For the low-order orientation information, the decoding performance was significant in peripheral V1 and LOC (ts>2.32, ps<0.02), but not in pIPS (t(17)=0.00, p=0.50) (Figure 1G). In foveal V1, the orientation decoding performances were marginally significant (t(17)=1.50, p=0.08). Further layer analysis showed that in foveal V1, significant orientation decoding was observed in the deep layer (t(17)=2.43, p=0.01), but not in the middle and superficial layers (ts< 0.98, ps>0.17) (Figure 1H). In peripheral V1 where stimuli were presented, not surprisingly, significant orientation decoding performances were observed in the middle and superficial layers (ts>3.06, ps<0.004). In the two high-level visual regions, orientation information was only significant in the deep layer of LOC (t(16)=2.26, p=0.02) . The results indicate the presence of orientation information in the feedback signal in foveal V1, however the strength of the low-order orientation information appears to be weaker and less extensive across cortical layers compared to the high-order category information.

High-order category information in V1 not driven by low-level features

Is the successful decoding of category information observed in foveal V1 truly driven by high-order information in the feedback signals, or could it be driven by some low-level confounding features embedded in the stimuli that are natively encoded in V1? To address this concern, Experiment 2 was conducted to examine the visual representation in foveal V1 with stimuli directly presented at the fovea, thus providing strong representation of low-level features in the feedforward processing. In addition, during the scan, participants were asked to perform a one-back task regarding the fixation color. This manipulation makes the object stimuli task-irrelevant, minimizing the feedback signal during object processing (Figure 2A).

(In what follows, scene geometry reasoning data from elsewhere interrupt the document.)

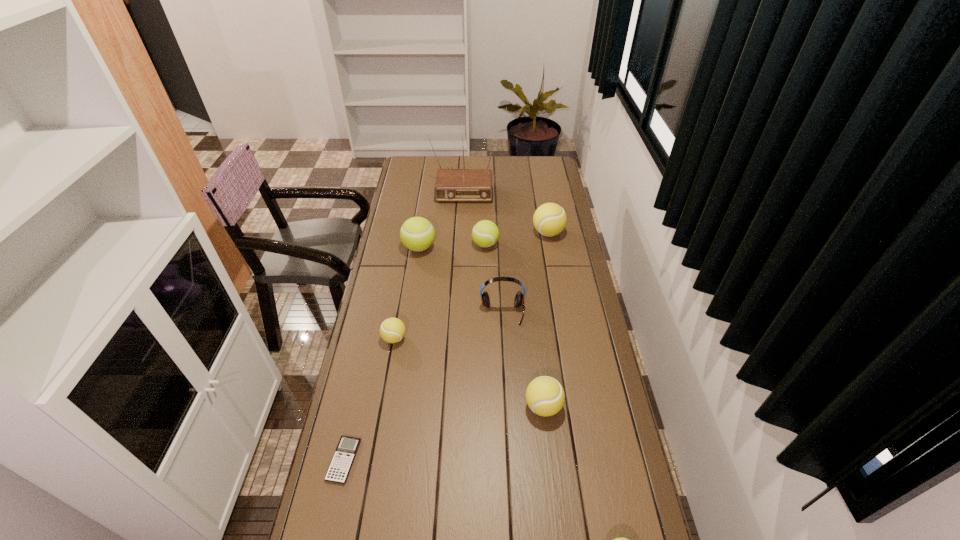 Where is `the smallest yellow tennis ball`? The width and height of the screenshot is (960, 540). the smallest yellow tennis ball is located at coordinates (392, 330).

The height and width of the screenshot is (540, 960). What are the coordinates of `the fourth nearest object` in the screenshot? It's located at (392, 330).

Where is `the shortest object`? the shortest object is located at coordinates (341, 463).

The height and width of the screenshot is (540, 960). In order to click on calculator in this screenshot , I will do `click(341, 463)`.

In order to click on free space located 0.330m on the front panel of the radio_receiver in this screenshot , I will do `click(460, 247)`.

In order to click on free spot located on the front of the biggest yellow tennis ball in this screenshot , I will do `click(561, 302)`.

At what (x,y) coordinates should I click in order to perform the action: click on vacant region located 0.380m on the front of the biggest green tennis ball. Please return your answer as a coordinate pair (x, y). The height and width of the screenshot is (540, 960). Looking at the image, I should click on (407, 327).

Image resolution: width=960 pixels, height=540 pixels. I want to click on free space located with the microphone attached to the side of the headset, so [504, 339].

I want to click on free spot located 0.230m on the left of the nearest yellow tennis ball, so click(451, 406).

The image size is (960, 540). In order to click on vacant space located 0.080m on the right of the second green tennis ball from right to left in this screenshot , I will do `click(516, 245)`. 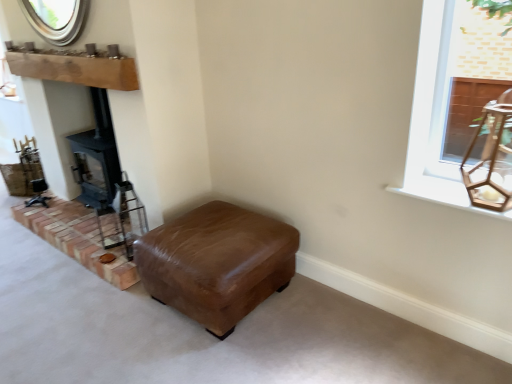 In order to click on free space above white wood window sill at upper right (from a real-world perspective) in this screenshot , I will do `click(447, 183)`. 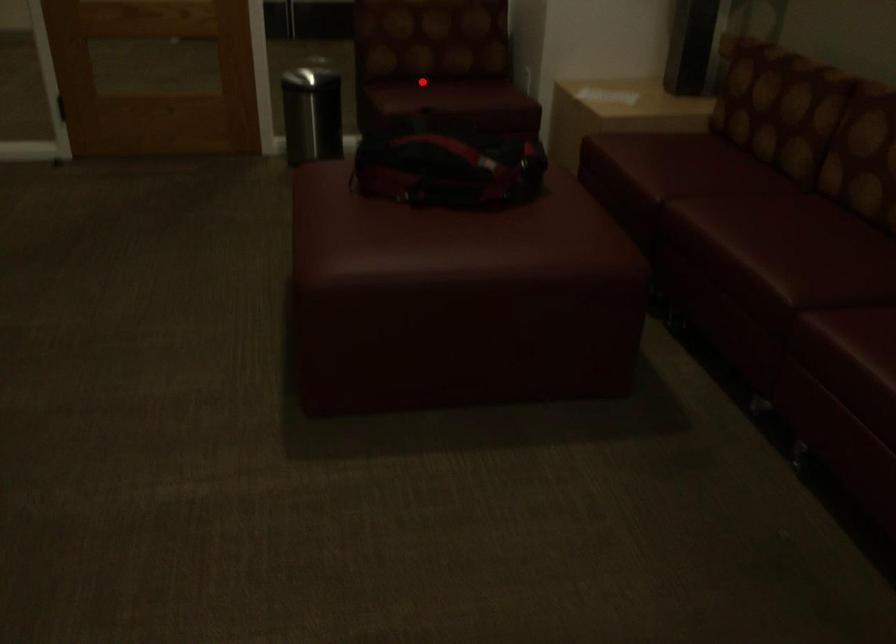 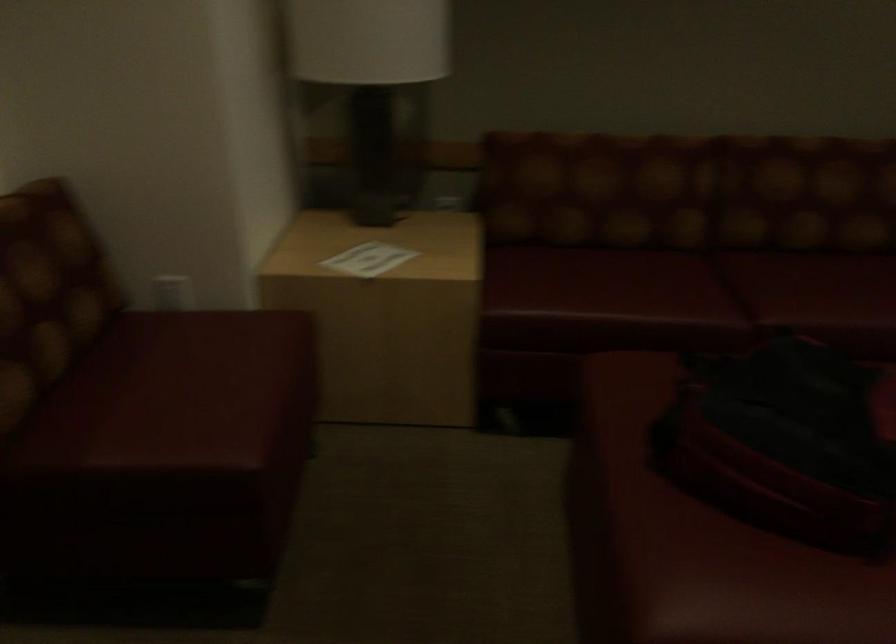 The point at the highlighted location is marked in the first image. Where is the corresponding point in the second image?

(175, 393) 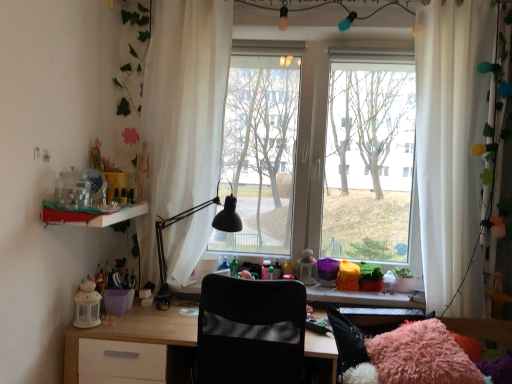 Question: Is light wood desk at center far from transparent glass window at center?

Choices:
 (A) no
 (B) yes

Answer: (B)

Question: Can transparent glass window at center be found inside light wood desk at center?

Object representation in foveal V1 during a fixation task (n=18).

(A) The object stimulus was presented at the fovea as a task-irrelevant stimulus and participants performed a 1-back task to the fixation color. (B-C) Category information could not be decoded in foveal V1. (D-E) Orientation information could be decoded in all layers of foveal V1. Error bars reflect ±1 SEM. * indicates paired t-test with significance of p< 0.05. ** indicates paired t-test with significance of p< 0.01. The dashed line represents the chance level of decoding performance.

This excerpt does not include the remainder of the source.